Monday, January 26, 2009

In Santa Ana once more

I´m back in Santa Ana Ecuador for the fifth time now, this time with four other students and big plans to form a team from Santa Ana that will help other communities implement individual rainwater tanks. It rains so much here that 500 liter tanks are big enough that families have enough water for drinking and cooking almost all the time, and the tanks are around $80 each so it is a pretty reasonable price to provide clean, accessible water (we´ll be running hoses from the tanks with a little faucet on the end which they can put in their kitchens, which are usually separate structures from their houses with thatched roofs and a fireplace to cook on).

On January 6th we leave Santa Ana for one of their neighboring communities, La Encañada to implement five of these systems along with the team we have formed in Santa Ana. Then these families will pay back the cost of the system over a year so that the community can buy 5 more, etc. There are only 15 families in La Encañada, so after 2 years they´ll all have the systems.
As for the community water system in Santa Ana, it has its problems but they are way more minor than they were before. The new operator is this amazing 15 year old boy named Inoc, the son of Melida, one of the most responsible women in Santa Ana, so we are really excited about the community´s choice. (Inoc and Kendra fixing a leak in Santa Ana)

We´ve been working with him over the last 3 days and we´re getting pretty close to fixing up almost all of these little problems -- an amazing improvement over trips past. Slowly but surely Santa Ana is getting a handle on how to operate and maintain this system.

(Inoc standing at the river intake. Notice the semi-crooked wall in the background (the wall we built during the summer of 2006) and the water escaping to the front (where we need to build another such wall)

I love being back here. I love the people, the place, and this crazy water system that we´ve patched together over and over again. Santa Ana feels like a second home by now, but there are always new things to do and learn. It was my first News Years Eve here so I got to see how they build and burn life size dolls as a symbol of forgetting the past, then dance all night long. We made it till 4 am before we went to sleep.
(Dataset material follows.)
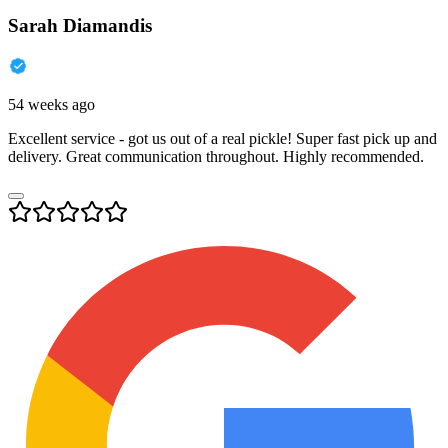
Sarah Diamandis
54 weeks ago
Excellent service - got us out of a real pickle! Super fast pick up and
delivery. Great communication throughout. Highly recommended.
Then last night we went hunting toads by moonlight on the other side of the Pastaza River. The technique is to listen to their calls and track them very quietly, then shine a flashlight on it once you are close enough and grab it with your hand. It was so beautiful under the stars and the moon, wading through shallow pools that form on the bank of the river. I think today we´ll get to eat frog maito (maito is a traditional way of cooking fish or birds or other kinds of meat wrapped up in a bananna leaf and cooked in the fire).

(On our day-trip to La Encañada, we brought a computer donated by TecsChange. These are some photos of its journey -- by horse).
(And by canoe).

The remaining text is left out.